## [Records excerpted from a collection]
___

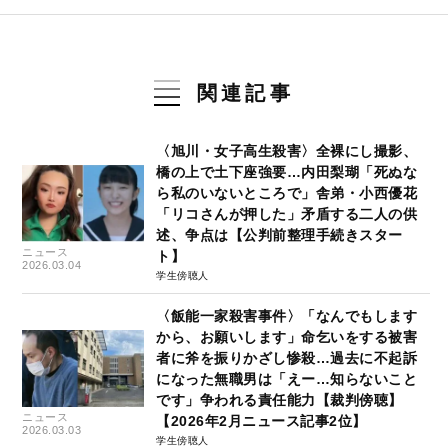
関連記事
〈旭川・女子高生殺害〉全裸にし撮影、
橋の上で土下座強要…内田梨瑚「死ぬな
ら私のいないところで」舎弟・小西優花
「リコさんが押した」矛盾する二人の供
述、争点は【公判前整理手続きスター
ニュース
ト】
2026.03.04
学生傍聴人
〈飯能一家殺害事件〉「なんでもします
から、お願いします」命乞いをする被害
者に斧を振りかざし惨殺…過去に不起訴
になった無職男は「えー…知らないこと
です」争われる責任能力【裁判傍聴】
ニュース
【2026年2月ニュース記事2位】
2026.03.03
学生傍聴人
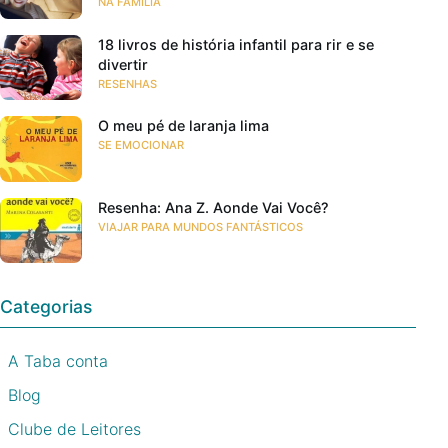
NA FAMÍLIA
18 livros de história infantil para rir e se
divertir
RESENHAS
O meu pé de laranja lima
SE EMOCIONAR
Resenha: Ana Z. Aonde Vai Você?
VIAJAR PARA MUNDOS FANTÁSTICOS
Categorias
A Taba conta
Blog
Clube de Leitores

___

## [Work instructions]
Output all of the data exactly. Skip the pictures.

## [Response area]
関連記事
〈旭川・女子高生殺害〉全裸にし撮影、
橋の上で土下座強要…内田梨瑚「死ぬな
ら私のいないところで」舎弟・小西優花
「リコさんが押した」矛盾する二人の供
述、争点は【公判前整理手続きスター
ニュース
ト】
2026.03.04
学生傍聴人
〈飯能一家殺害事件〉「なんでもします
から、お願いします」命乞いをする被害
者に斧を振りかざし惨殺…過去に不起訴
になった無職男は「えー…知らないこと
です」争われる責任能力【裁判傍聴】
ニュース
【2026年2月ニュース記事2位】
2026.03.03
学生傍聴人
NA FAMÍLIA
18 livros de história infantil para rir e se
divertir
RESENHAS
O meu pé de laranja lima
SE EMOCIONAR
Resenha: Ana Z. Aonde Vai Você?
VIAJAR PARA MUNDOS FANTÁSTICOS
Categorias
A Taba conta
Blog
Clube de Leitores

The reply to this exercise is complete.